Wednesday, January 20, 2010

Finding Neverland

Peter Pan Syndrome: “Puer Aeternus is Latin for eternal child, used in mythology to designate a child-god who is forever young; psychologically it refers to an older man whose emotional life has remained at an adolescent level, usually coupled with too great a dependence on the mother. The puer typically leads a provisional life, due to the fear of being caught in a situation from which it might not be possible to escape. He covets independence and freedom, chafes at boundaries and limits, and tends to find any restriction intolerable.”

As you study and deal with children you come to understand their behavior, you try to see the world trough their little eyes and open minds, it’s a beautiful, innocent and colorful world that we’ve all seen someday. As you watch them grow up, you can still see faces and traces of what they were as a little child, some were gone and some will probably be in them forever. It was proven that the first four years in a child’s life is where they build their personality and values, everything they taste, touch and experience will be with them for the rest of their lives, even if they cannot remember, it’s there and it makes a huge difference.

Most of us here heard about Peter Pan, the boy that never wanted to grow up, so he ran away from home and found Neverland where he could always be whoever he wanted to be, it’s one of my very favorite books, that being said I very much relate to this book, I didn’t want to grow up, I loved being a kid and everything about my childhood, even the smell of it bring me nostalgia. Well I got over this feeling; I had to grow up, to face the world and whatever it brings me. But I often find myself thinking back and smiling, I can’t let go.
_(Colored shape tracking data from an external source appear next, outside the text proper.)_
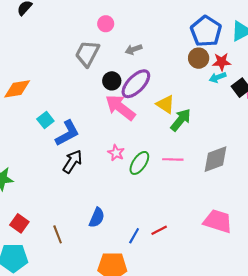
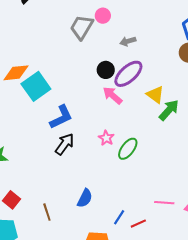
gray trapezoid: (87, 54) -> (82, 27), moved
pink arrow: (120, 107) -> (113, 95), size x0.7
cyan square: (45, 120) -> (36, 86), moved, size x1.8
pink line: (173, 159) -> (164, 203), moved
red line: (159, 230) -> (138, 224), moved

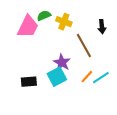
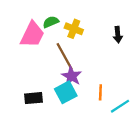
brown line: (84, 46) -> (65, 57), moved
orange line: (87, 77) -> (100, 92), turned -40
cyan line: (101, 78) -> (120, 106), moved

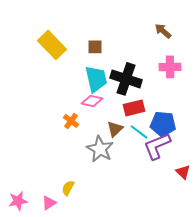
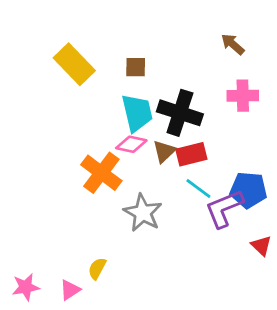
orange cross: (71, 121) -> (101, 173), size x1.8
blue pentagon: (163, 124) -> (248, 190), moved
brown triangle: (115, 129) -> (164, 151), moved

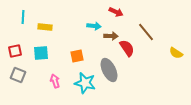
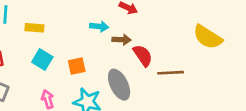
brown line: (146, 32) -> (171, 73), moved, turned -54
cyan square: (41, 53) -> (42, 59), moved, turned 35
yellow semicircle: (176, 53) -> (208, 37), moved, size x1.6

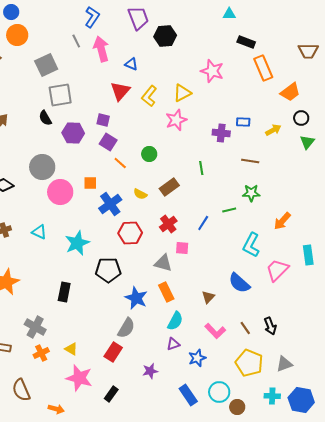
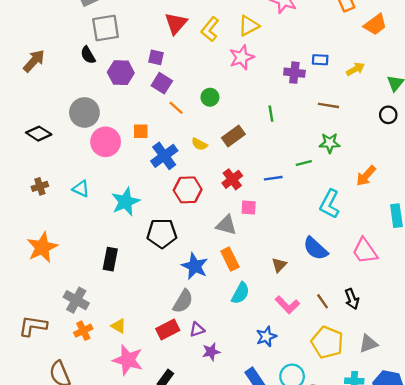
black circle: (301, 118) -> (388, 115), moved
blue line: (203, 223) -> (273, 178), turned 49
pink trapezoid: (277, 270) -> (365, 251), moved, turned -80
purple triangle: (173, 344) -> (197, 329), moved
red rectangle: (113, 352) -> (168, 329), turned 30

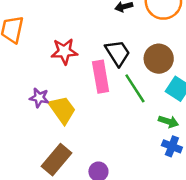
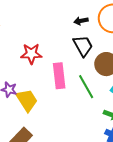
black trapezoid: (118, 53) -> (83, 46), moved

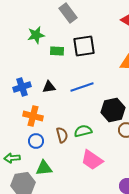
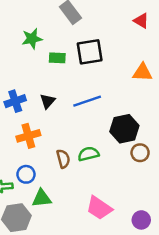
black triangle: (49, 87) -> (48, 101), turned -40
orange cross: (33, 116) -> (28, 136), turned -30
blue circle: (36, 141) -> (26, 174), moved
pink trapezoid: (92, 160) -> (99, 208), moved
As for now, being a so called grown up sucks in many ways, having to figure out life is as scary as anything, not knowing what is going to happen, as exciting as can be, is also frightening, as bold as you can be in this life I believe everyone still needs a hug, a pat on their back, and someone to tell them “it’s going to be okay, tomorrow is another day, just go to sleep now”. And when we understand that there’s still a lot of the kid that we were, inside all of us, we will then begin to see the world in a simpler way again and accept our down sides, and just be whoever we are.

That is, until we each find our neverland.